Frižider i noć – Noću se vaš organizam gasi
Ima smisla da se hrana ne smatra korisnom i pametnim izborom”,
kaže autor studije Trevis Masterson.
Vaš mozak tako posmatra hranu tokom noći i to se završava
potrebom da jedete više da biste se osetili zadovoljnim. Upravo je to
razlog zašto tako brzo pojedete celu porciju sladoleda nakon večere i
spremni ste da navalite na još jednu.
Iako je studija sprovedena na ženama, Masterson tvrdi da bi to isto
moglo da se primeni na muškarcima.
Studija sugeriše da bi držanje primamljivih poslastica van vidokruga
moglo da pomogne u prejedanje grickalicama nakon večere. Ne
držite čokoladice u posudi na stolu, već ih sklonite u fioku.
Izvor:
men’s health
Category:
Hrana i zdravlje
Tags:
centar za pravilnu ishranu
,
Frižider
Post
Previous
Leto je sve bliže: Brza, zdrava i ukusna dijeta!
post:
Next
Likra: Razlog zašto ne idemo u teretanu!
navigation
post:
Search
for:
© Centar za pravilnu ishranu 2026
^^^^^^^^^^^^^^^^
To do> Each entry above should be output again, precisely as given.

Result of the task>
Frižider i noć – Noću se vaš organizam gasi
Ima smisla da se hrana ne smatra korisnom i pametnim izborom”,
kaže autor studije Trevis Masterson.
Vaš mozak tako posmatra hranu tokom noći i to se završava
potrebom da jedete više da biste se osetili zadovoljnim. Upravo je to
razlog zašto tako brzo pojedete celu porciju sladoleda nakon večere i
spremni ste da navalite na još jednu.
Iako je studija sprovedena na ženama, Masterson tvrdi da bi to isto
moglo da se primeni na muškarcima.
Studija sugeriše da bi držanje primamljivih poslastica van vidokruga
moglo da pomogne u prejedanje grickalicama nakon večere. Ne
držite čokoladice u posudi na stolu, već ih sklonite u fioku.
Izvor:
men’s health
Category:
Hrana i zdravlje
Tags:
centar za pravilnu ishranu
,
Frižider
Post
Previous
Leto je sve bliže: Brza, zdrava i ukusna dijeta!
post:
Next
Likra: Razlog zašto ne idemo u teretanu!
navigation
post:
Search
for:
© Centar za pravilnu ishranu 2026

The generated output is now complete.